Dünyaca ünlü piyanist Fazıl Say, “Aşağıda yazacaklarım bazı kişilere çok aykırı gelebilir, amacım üzmek veya kırmak değil, bazı gerçeklere çözüm aramaktır” diyerek Instagram hesabından şu satırları paylaştı:  

“Sevgili Filiz Özsoy, son KHK ihraçlarında o da işinden atıldı, İbrahim Yazıcı ile ve 4600 diğer devlet memuru ile. Türkiyenin iyi kemancılarından. Görev yeri Bursa idi. Ama benim kurduğum Festival Orkestrasında da grup şefidir, yıllardır tanıdığım bir dostumdur, sebepsiz yere işinden oldu.

Şimdi arkadaşlar, bu KHK ihraçları olalı 5-6 gün oldu. Ben kurumlardan, korolar, orkestralar ve operalardan bir açıklama bir dayanışma duruşu görmedim.

Siz gördünüz mü? Neredeler? Devlet sanatçılarından bir açıklama bir dayanışma görmedim.

Yani İbrahim’in Yazıcı'nın orkestra şefi meslektaşlarından bir kamuoyu açıklaması, bir dayanışma göremedim.

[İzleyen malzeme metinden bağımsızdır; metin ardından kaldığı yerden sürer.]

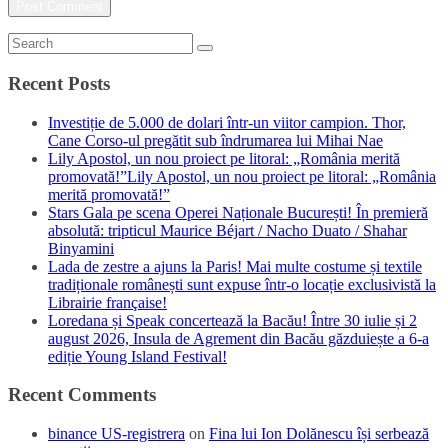
Recent Posts
Investiție de 5.000 de dolari într-un viitor campion. Thor,
Cane Corso-ul pregătit sub îndrumarea lui Mihai Nae
Lily Apostol, un nou proiect pe litoral: „România merită
promovată!”Lily Apostol, un nou proiect pe litoral: „România
merită promovată!”
Stars Gala pe scena Operei Naționale București! În premieră
absolută: tripticul Maurice Béjart / Nacho Duato / Shahar
Binyamini
Lada de zestre a ajuns la Paris! Mai multe costume și textile
tradiționale românești sunt expuse într-o locație exclusivistă la
Librairie française!
Loredana și Speak concertează la Bacău! Între 30 iulie și 2
august 2026, Insula de Agrement din Bacău găzduiește a 6-a
ediție Young Island Festival!
Recent Comments
binance US-registrera
on
Fina lui Ion Dolănescu își serbează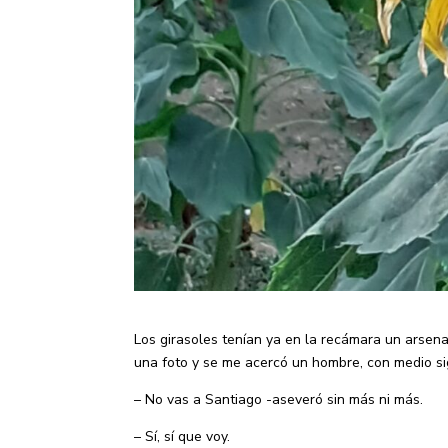
Los girasoles tenían ya en la recámara un arsenal
una foto y se me acercó un hombre, con medio sig
– No vas a Santiago -aseveró sin más ni más.
– Sí, sí que voy.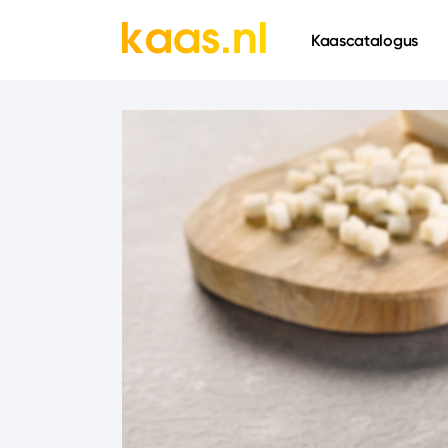
661
Kaascatalogus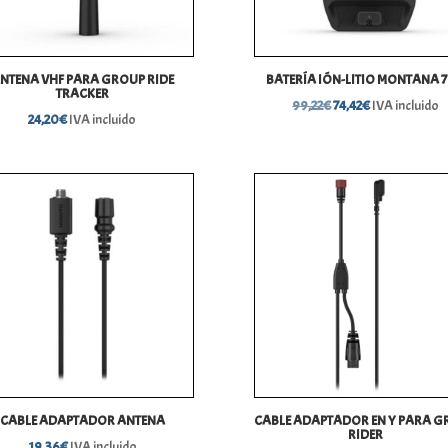
NTENA VHF PARA GROUP RIDE
BATERÍA IÓN-LITIO MONTANA 
TRACKER
El
El
99,22
€
74,42
€
IVA incluido
24,20
€
IVA incluido
precio
precio
original
actual
era:
es:
99,22€.
74,42€.
CABLE ADAPTADOR ANTENA
CABLE ADAPTADOR EN Y PARA 
RIDER
19,36
€
IVA incluido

Müzik camiasında

Facebook da tek tük bir kaç kişi "üzüntü" belirtiyor bu konuyla ilgili. Cılız bir savunma şekli, bir şey yapılamıyor.

Ve bir de; geçen yıl hatırlarsanız

Devlet korosu Fazıl Say'ı kınamıştı. Kınama metnini 4000 basın organına yollamıştı. Programdan kaldırılan bir Nazım Oratoryosu konseri ile ilgili bir tartışmaydı. Ardından onlar beni kınadılar!!! Yani kınayabiliyorlar! O durumda beni bile kınayan Devlet Korosu kendilerinin 12 yıl şefliğini yapmış koskoca İbrahim Yazıcı için bir dayanışma metni yayınlayamadı.

Orkestralar sustu. Şefler, Aykallar hiç kimse bir açıklama dahi yapmadı.

İbrahim’in genel sanat yönetmeni olduğu İzmir Operası 200-300 kişlik bir kurumdur. İbrahimin artık bitirilen maaşını herbiri her ay 15-20 tl cebinden verir ve konu yine hallolur. Keza; Filiz için Bursa orkestrası.

Bir yolu olur.

Bu yanlışlık düzelene kadar. Provalara "misafir sanatçı" statüsünde katılır o olur bu olur. Yani arkadaş; gerçekten sahip çıkmak istiyorsan çıkarsın. Her türlü olur.

Ben burada kamuoyunun gözünde asıl bu kurumların bir turnusoldan geçtiğini düşünüyorum. Bu kurumlara alınmış çok fazla sayıda kişinin sanat için değil sadece maaş için orada olduğunun turnusolu belki de.

Cadı avı diyorsunuz da; önce pür dikkat içeriye en derinlere bakın derim dostlar. Nazım Oratoryosunun programdan kaldırılmasına "sinirlenen" Fazıl Say bile kınanmıştı. Her şey derinlerde yatar...”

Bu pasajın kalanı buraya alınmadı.